Changes in the Immune Profile and Chromatin Accessibility of Peripheral Regulatory T Cells in Psoriasis Patients Before and After Treatment With Biologics

Abstract

Psoriasis is a chronic inflammatory skin disease. The excessive activation of proinflammatory cytokines interleukin-17 (IL-17), IL-23 and T helper cell 17(Th17) is the main pathogenic factor. In addition, the dysfunction of suppressor cells such as regulatory T cells (Tregs) and the imbalance of the Th17/Treg ratio also play important roles in the pathogenesis of psoriasis.

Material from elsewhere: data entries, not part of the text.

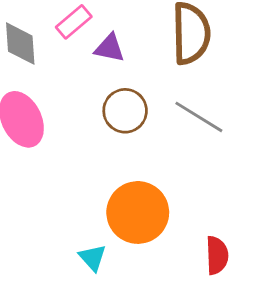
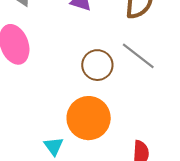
brown circle: (125, 111) -> (97, 65), moved

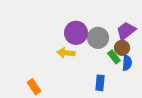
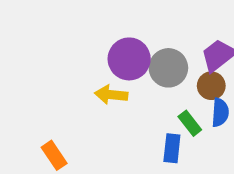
green rectangle: (114, 57) -> (190, 123), moved

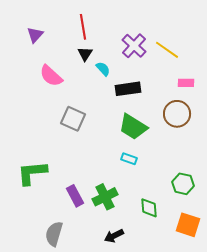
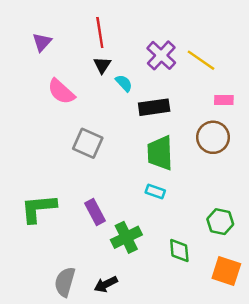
green trapezoid: (133, 127) -> (160, 153), turned 56
purple rectangle: (75, 196) -> (95, 212), moved
black arrow: (114, 236) -> (106, 284), moved

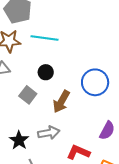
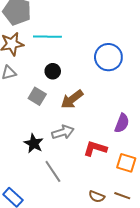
blue circle: (95, 82) -> (108, 57), moved
brown arrow: (61, 102) -> (72, 99), turned 30

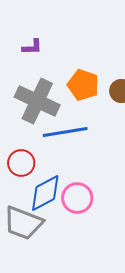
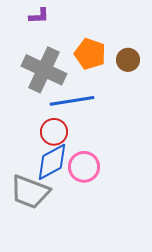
red circle: (21, 163) -> (54, 132), moved

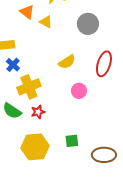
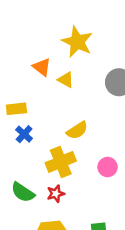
yellow semicircle: (67, 62) -> (77, 130), moved
yellow cross: (29, 87) -> (61, 162), moved

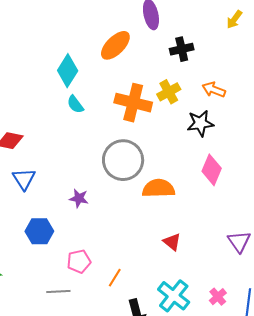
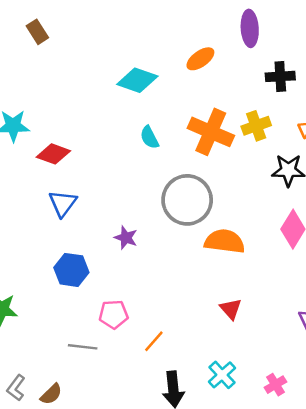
orange ellipse: (115, 45) -> (200, 59), size x0.7
cyan diamond: (68, 71) -> (137, 80), turned 68
cyan semicircle: (75, 104) -> (149, 137), moved
cyan cross: (174, 296) -> (222, 375), size x0.7

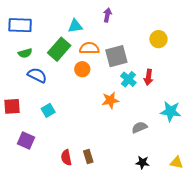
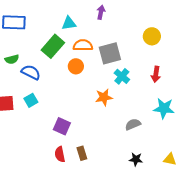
green semicircle: (25, 53) -> (12, 59), moved
red arrow: (148, 77) -> (156, 74), moved
cyan square: (48, 110) -> (31, 100), moved
purple square: (26, 140) -> (62, 126), moved

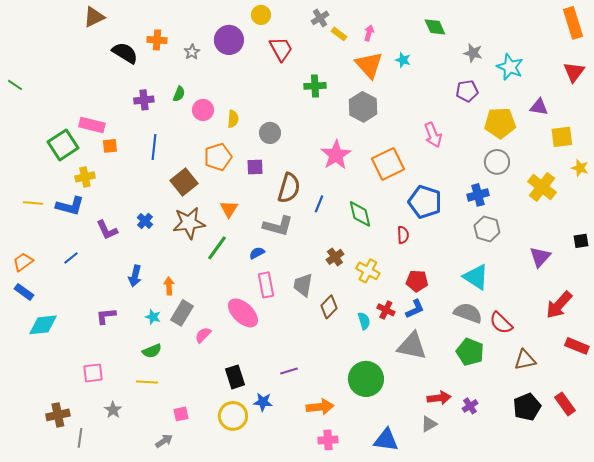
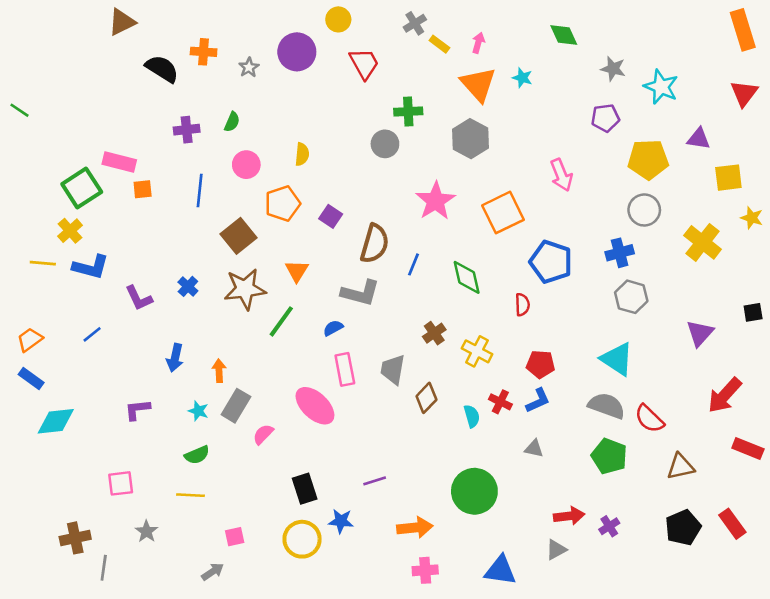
pink circle: (203, 110) -> (246, 165), moved
gray circle: (270, 133) -> (385, 144), moved
purple square: (255, 167) -> (331, 216), turned 36
yellow cross: (85, 177) -> (70, 231), moved, turned -30
gray triangle: (412, 346) -> (534, 448), size x0.5

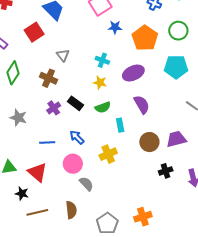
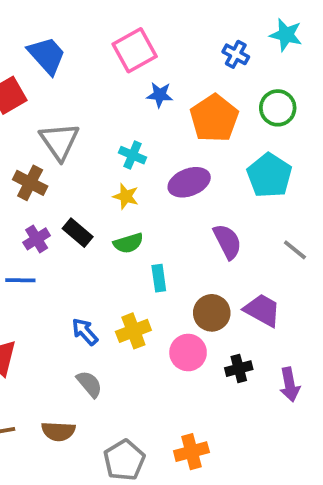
gray triangle: (63, 55) -> (59, 141), size x1.6
cyan pentagon: (176, 67) -> (269, 175), turned 30
purple semicircle: (142, 104) -> (227, 242), moved
blue arrow: (77, 137) -> (85, 332), moved
purple trapezoid: (176, 139) -> (262, 310), turned 40
blue line: (47, 143) -> (20, 280), moved
pink circle: (73, 164) -> (188, 353), moved
brown semicircle: (71, 210) -> (58, 431), turned 96

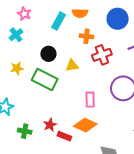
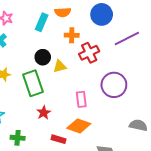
black circle: (48, 54) -> (43, 57), moved
green rectangle: (45, 80) -> (33, 83), turned 50
red star: (50, 125) -> (44, 113), moved

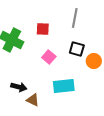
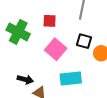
pink square: (49, 57) -> (56, 49), size x1.5

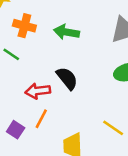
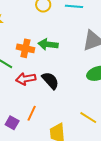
orange cross: (24, 26) -> (25, 48), moved
red arrow: (38, 91) -> (26, 79), moved

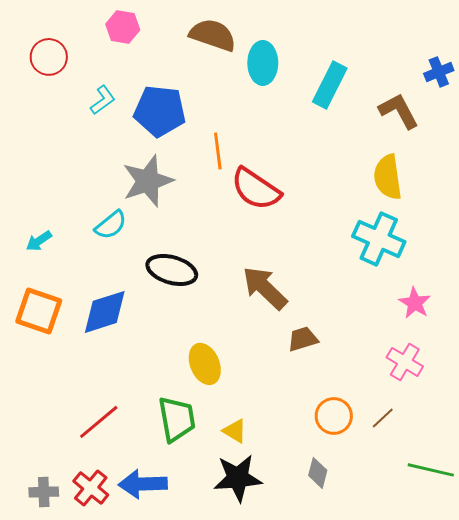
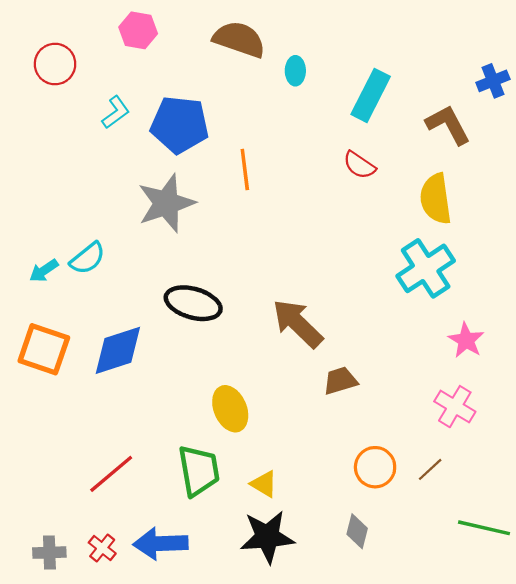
cyan ellipse: (263, 63) -> (295, 71), size x0.6
red semicircle: (256, 189) -> (359, 165), moved, size x0.6
cyan semicircle: (111, 225) -> (88, 258), moved
cyan cross: (379, 239) -> (426, 268), turned 33
red cross: (91, 488) -> (102, 548), size x0.7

By testing the immune function of peripheral Tregs in psoriasis, psoriasis treated with anti-IL-17 biologics, and healthy controls, we found that the number and function of psoriatic peripheral Tregs were abnormal, and Tregs differentiated from ‘inhibitory’ to ‘inflammatory’ cells in the inflammatory environment, which may be the cause of Tregs dysfunction in psoriasis. We also found through the assay for targeting accessible chromatin with high-throughput sequencing (ATAC-seq) analysis that the chromatin accessibility of psoriatic peripheral Tregs was significantly higher than that of healthy controls and decreased after treatment, which may be related to INO80, a gene that controls changes in chromatin tightness or relaxation status. In addition, the differentially expressed genes (DEGs) of three groups, such as NCAM2, CDH18, ZEB1 and CCDC22, were mainly concentrated in the signalling pathways related to effector T(Teff) cell aggregation and Tregs dysfunction. This study provides an important basis for the study of peripheral Tregs dysfunction in psoriasis.